On May 27, the U.S. Supreme Court held in Hall v. Florida that Florida's strict IQ cutoff for determining intellectual disability in capital cases is unconstitutional. The Court concluded, "Florida’s law contravenes our Nation’s commitment to dignity and its duty to teach human decency as the mark of a civilized world." In 2002, the Court banned the execution of people with "mental retardation," but allowed states leeway in selecting a process for determining who would qualify for that exemption. According to Florida's Supreme Court, defendants with an IQ even one point above 70 cannot be considered intellectually disabled, even though most states allow for a margin of error in such tests. The Supreme Court's ruling stated that Florida's strict rule "disregards established medical practice" and noted that the "vast majority of states" rejected such a narrow interpretation of IQ scores. The Court held that, "When a defendant's IQ test score falls within the test's acknowledged and inherent margin of error, the defendant must be able to present additional evidence of intellectual disability, including testimony regarding adaptive deficits." Hall will receive a new hearing on his intellectual disability claim.

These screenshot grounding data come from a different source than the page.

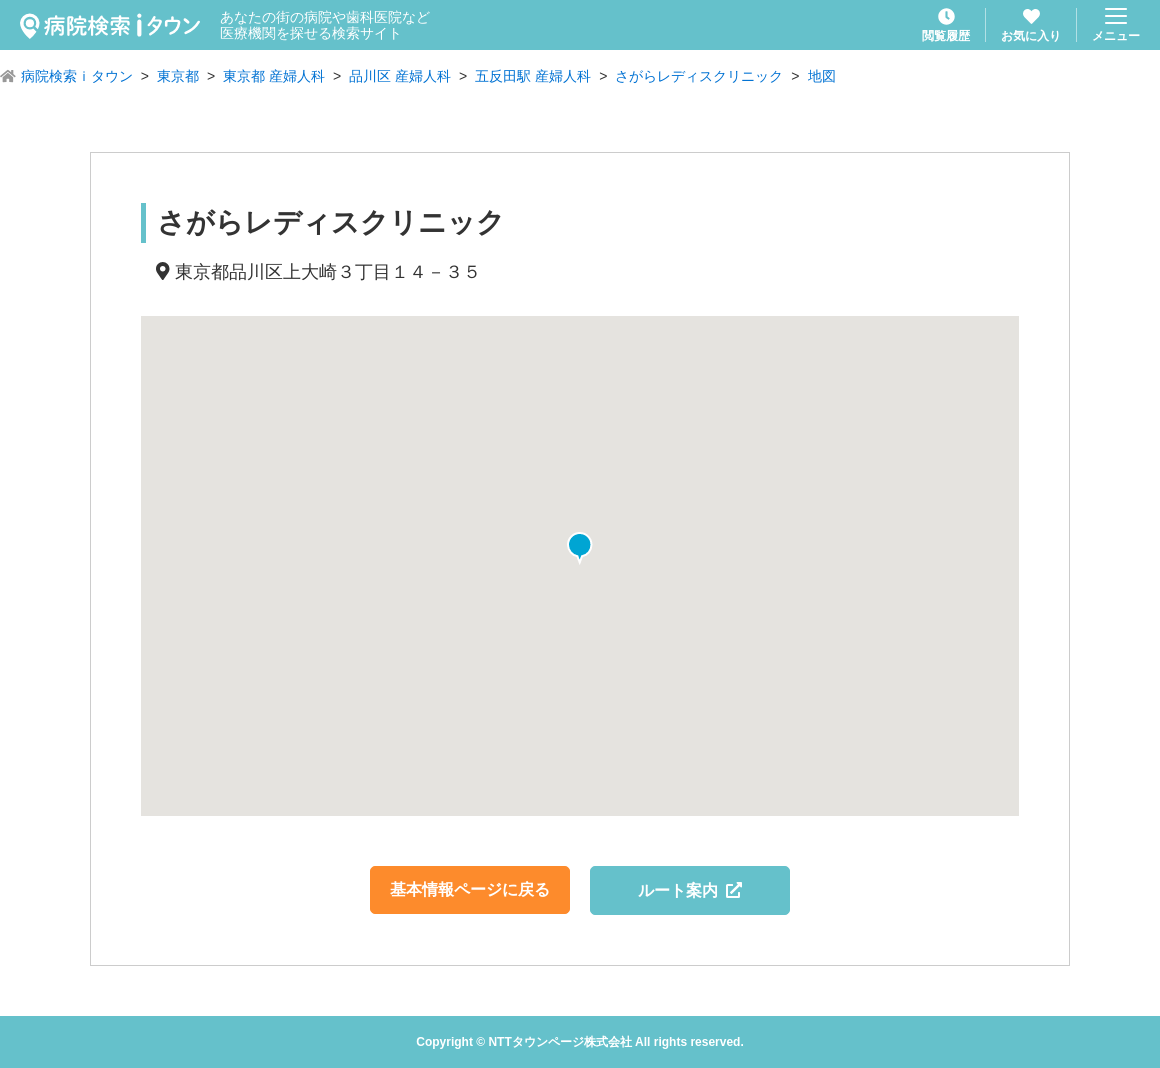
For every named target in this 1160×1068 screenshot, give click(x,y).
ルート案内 (690, 890)
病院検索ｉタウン (77, 76)
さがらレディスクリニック (699, 76)
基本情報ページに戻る (470, 889)
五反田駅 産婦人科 (533, 76)
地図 (822, 76)
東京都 (178, 76)
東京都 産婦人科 (274, 76)
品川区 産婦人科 (400, 76)
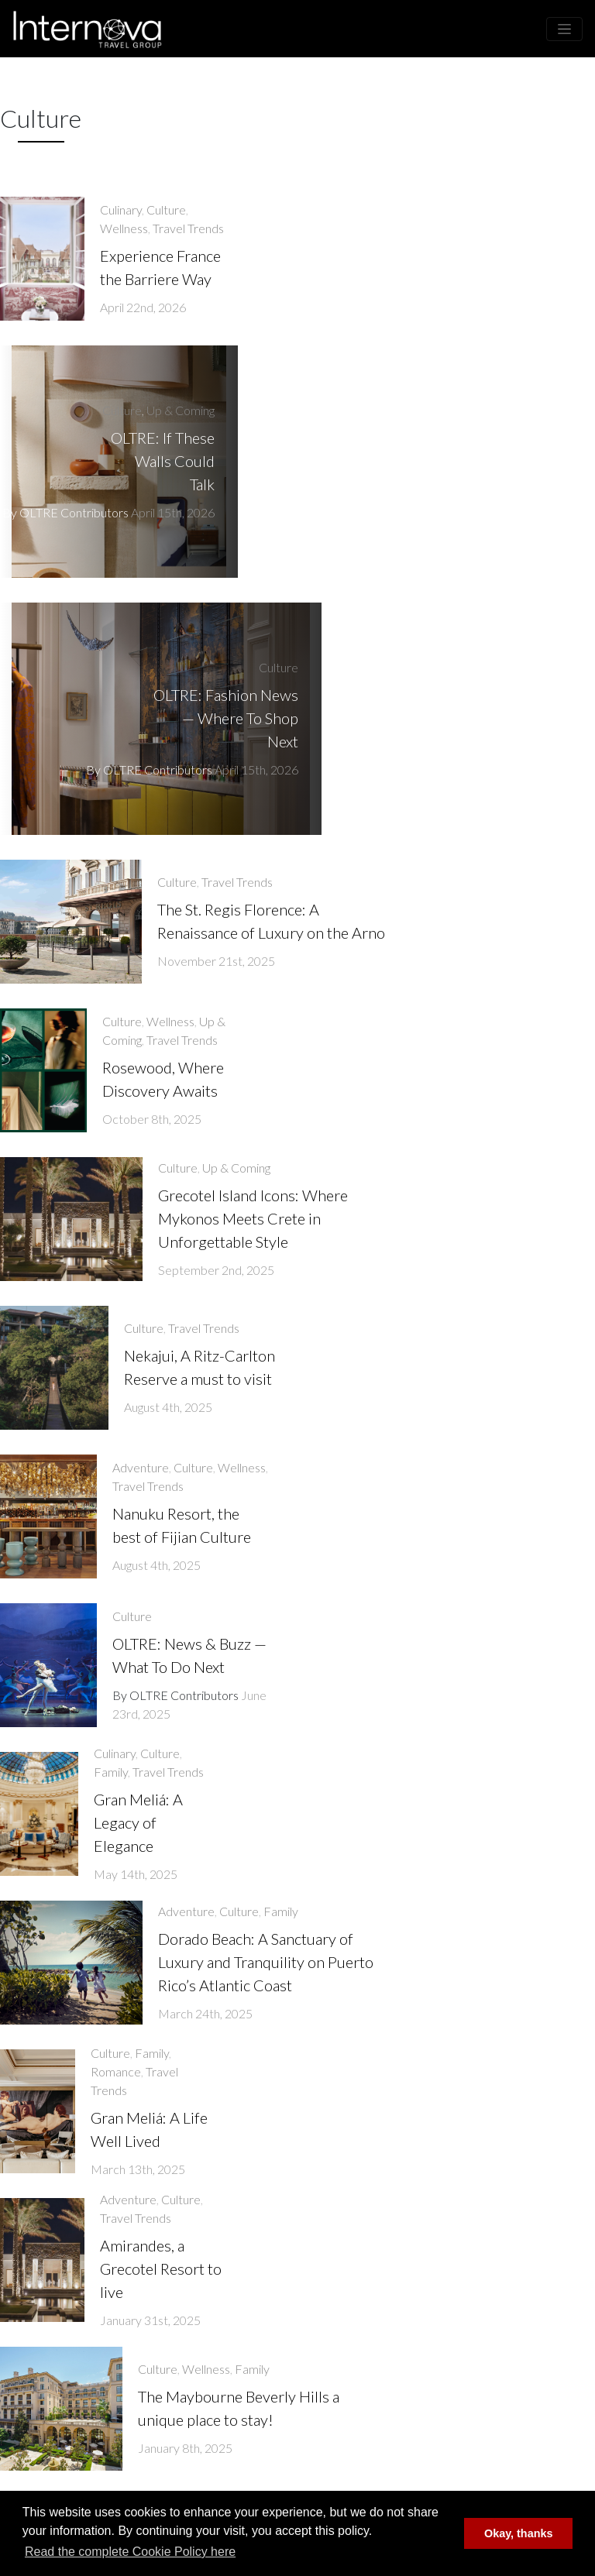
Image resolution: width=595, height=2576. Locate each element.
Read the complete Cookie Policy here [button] (130, 2551)
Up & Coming (180, 410)
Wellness (124, 228)
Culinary (121, 209)
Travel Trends (188, 228)
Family (111, 1771)
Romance (116, 2071)
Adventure (140, 1467)
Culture (166, 209)
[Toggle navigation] (564, 29)
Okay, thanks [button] (518, 2533)
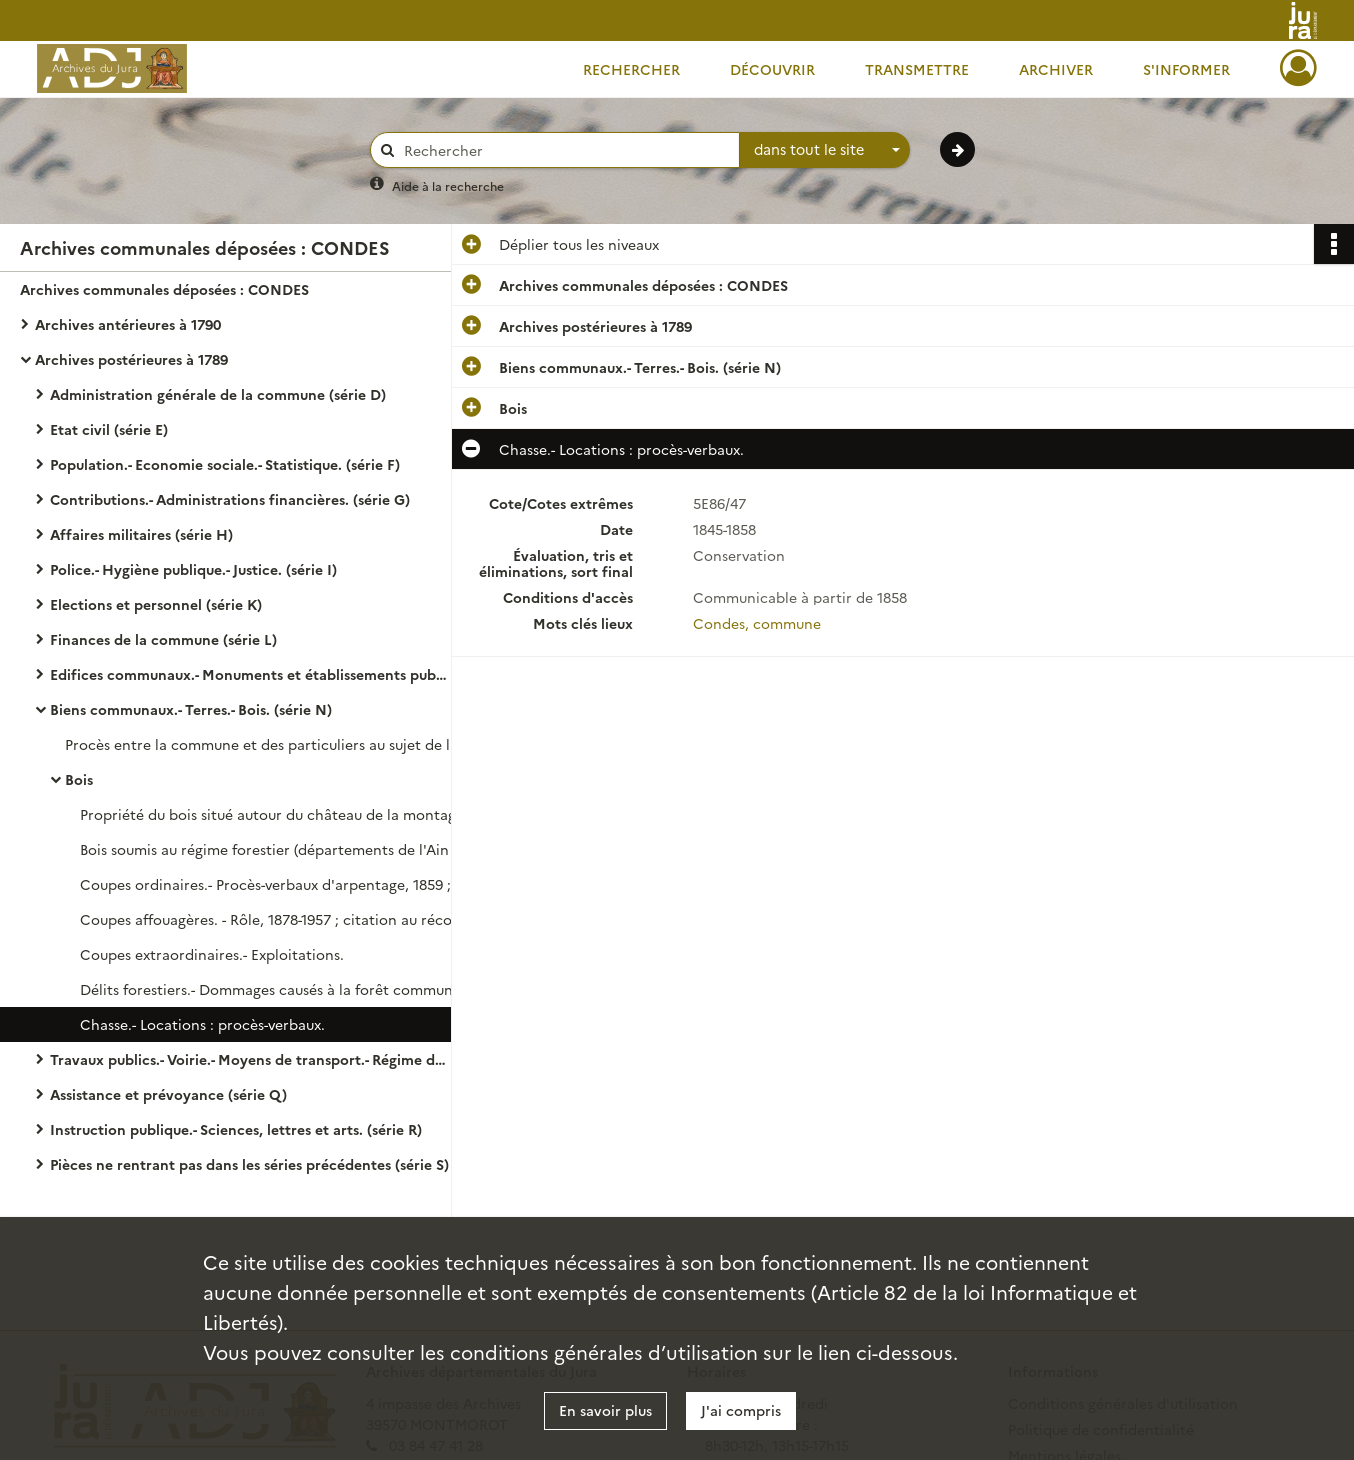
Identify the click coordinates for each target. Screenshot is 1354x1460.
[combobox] (825, 150)
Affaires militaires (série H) (141, 534)
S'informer (1186, 69)
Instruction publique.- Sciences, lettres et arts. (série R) (236, 1129)
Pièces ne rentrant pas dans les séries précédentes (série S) (249, 1164)
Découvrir (772, 69)
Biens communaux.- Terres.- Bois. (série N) (191, 709)
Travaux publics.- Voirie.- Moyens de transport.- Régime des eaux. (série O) (250, 1059)
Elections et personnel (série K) (156, 604)
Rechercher (631, 69)
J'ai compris (741, 1410)
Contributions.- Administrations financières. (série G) (230, 499)
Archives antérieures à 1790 (128, 324)
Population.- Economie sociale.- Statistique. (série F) (225, 464)
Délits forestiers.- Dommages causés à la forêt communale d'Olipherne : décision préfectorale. (280, 989)
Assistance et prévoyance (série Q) (168, 1094)
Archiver (1056, 69)
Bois (79, 779)
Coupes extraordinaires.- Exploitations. (212, 954)
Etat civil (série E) (109, 429)
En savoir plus (605, 1410)
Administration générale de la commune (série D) (218, 394)
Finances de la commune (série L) (163, 639)
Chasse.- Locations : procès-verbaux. (202, 1024)
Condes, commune (757, 623)
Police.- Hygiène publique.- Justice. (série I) (193, 569)
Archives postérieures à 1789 (131, 359)
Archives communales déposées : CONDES (164, 289)
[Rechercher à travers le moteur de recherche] (565, 150)
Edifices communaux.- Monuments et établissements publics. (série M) (250, 674)
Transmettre (917, 69)
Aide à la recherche (448, 185)
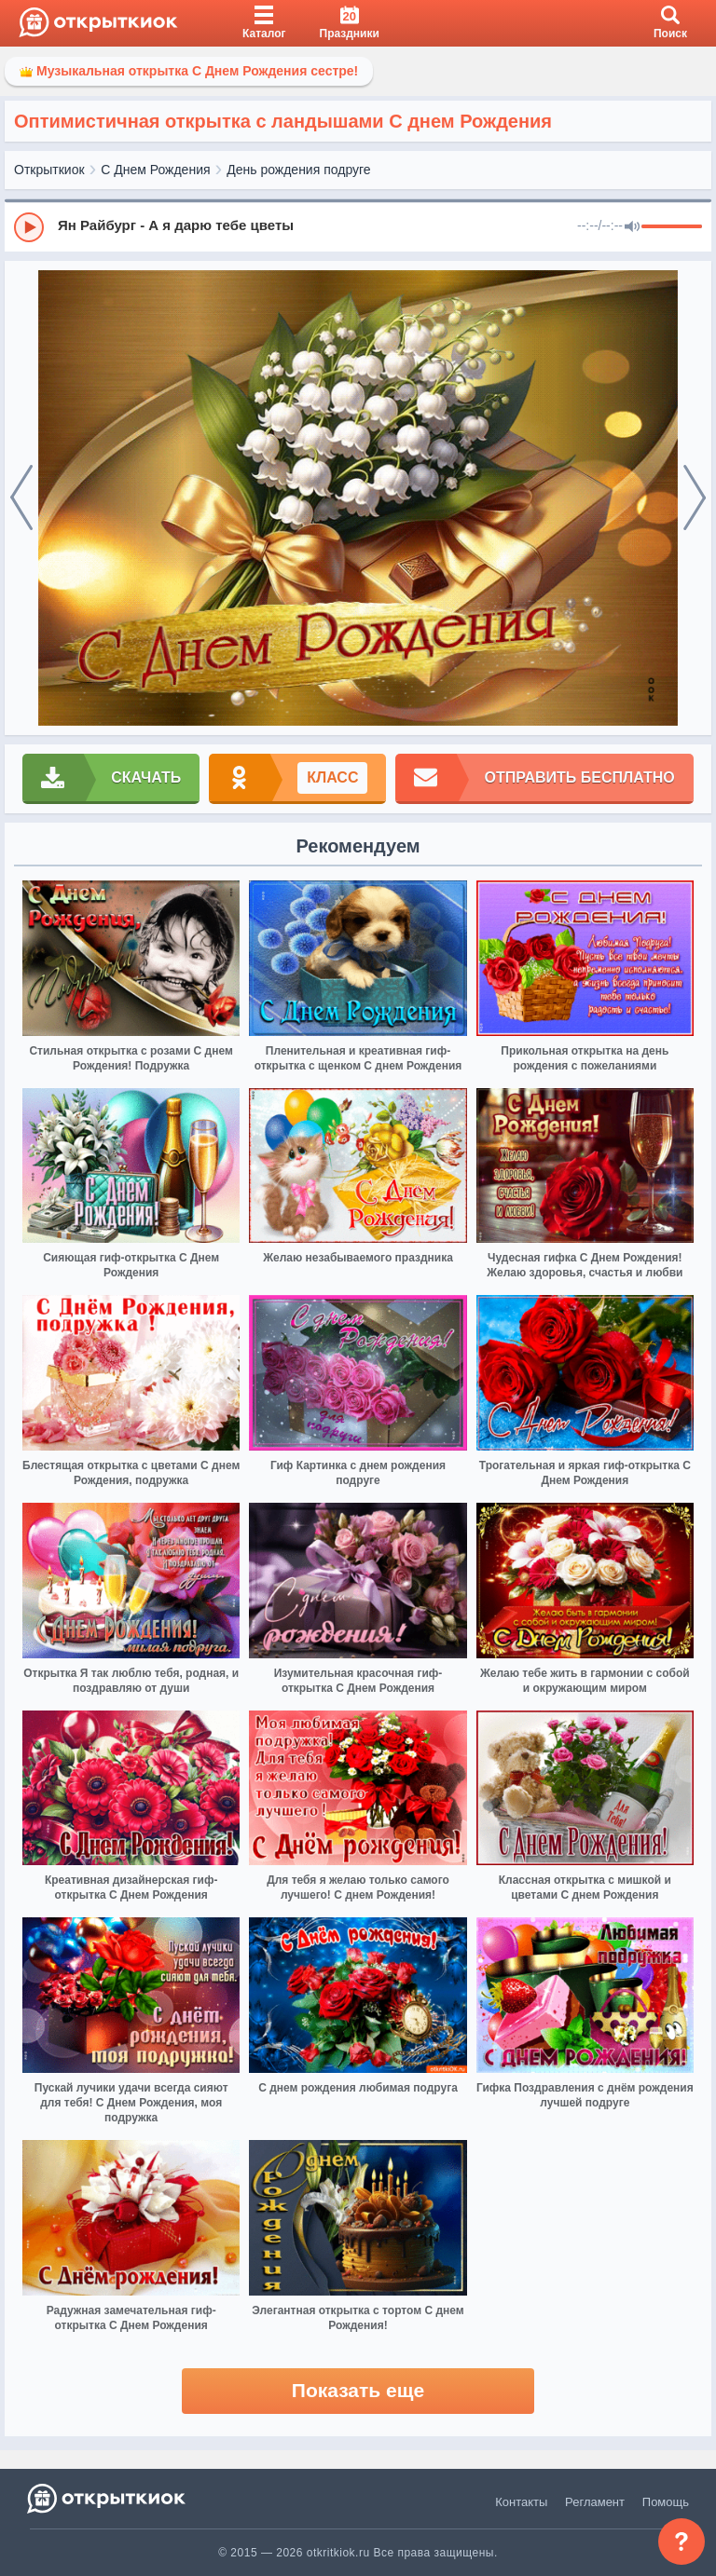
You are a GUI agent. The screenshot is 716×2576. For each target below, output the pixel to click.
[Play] (29, 227)
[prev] (21, 498)
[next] (694, 498)
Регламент (595, 2502)
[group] (358, 226)
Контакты (521, 2502)
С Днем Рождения (155, 169)
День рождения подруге (298, 169)
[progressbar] (671, 227)
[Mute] (632, 227)
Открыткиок (49, 169)
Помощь (665, 2502)
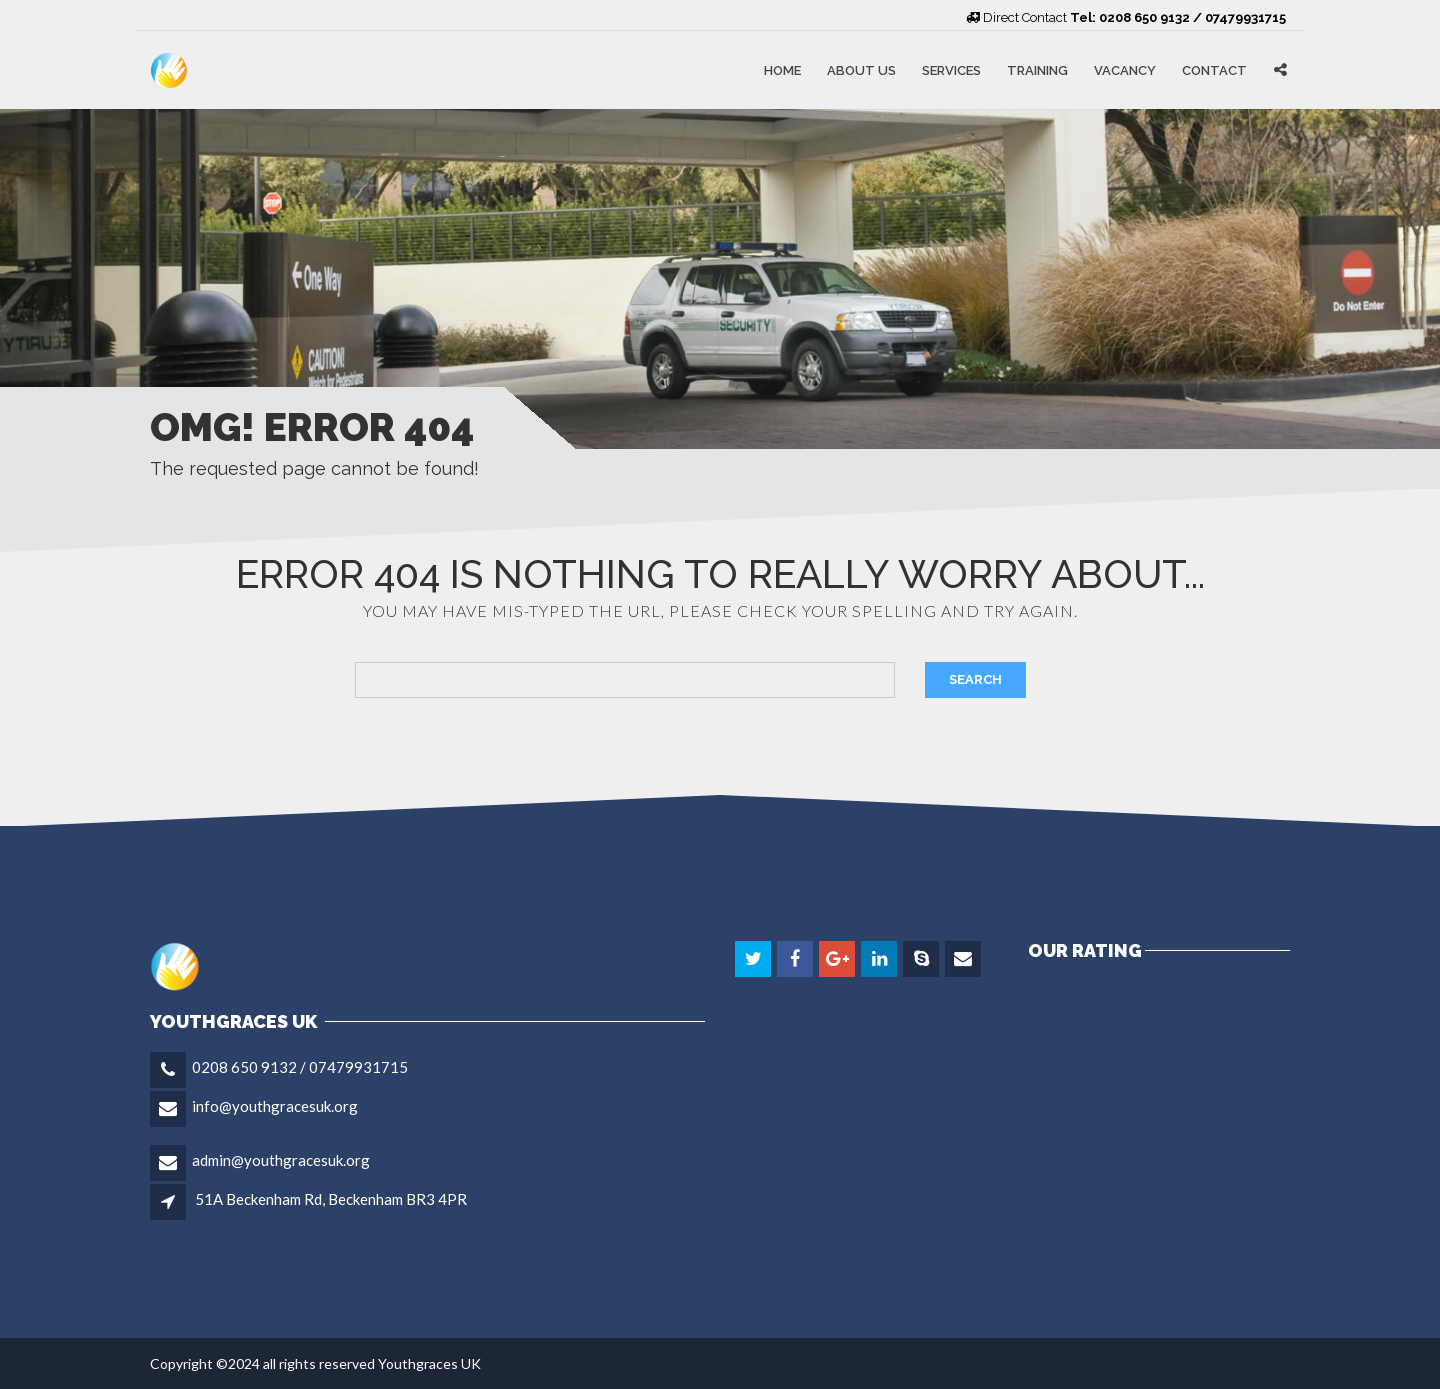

The U.S. Court of Appeals for the Fifth Circuit stayed the execution of Robert Campbell just hours before he was scheduled to be executed in Texas on May 13, granting him permission to file a new petition on his claim of mental retardation. If Campbell is intellectually disabled, he is barred from execution by the Supreme Court's 2002 ruling in Atkins v. Virginia. The unanimous three-judge panel noted that Texas authorities had withheld IQ test results from Campbell and misled his attorneys: "Throughout this litigation in the state and federal courts regarding Campbell’s ability to assert an Atkins claim on the merits, the State never disclosed that it was in possession of evidence of three intelligence tests suggesting that Campbell was intellectually disabled." State files contained the results of IQ tests including one from Campbell's childhood, with a score of 68, and one from shortly after his arrival on death row at age 19, with a score of 71. Robert Owen, an attorney for Campbell, said, "It’s very clear now that the evidence strongly supports the diagnosis of mental retardation for Mr. Campbell, and it might be best for everyone for the state to give up its pursuit of executing him and resolve this case by reducing his death sentence to life imprisonment rather than face the prospect of months or years of further litigation."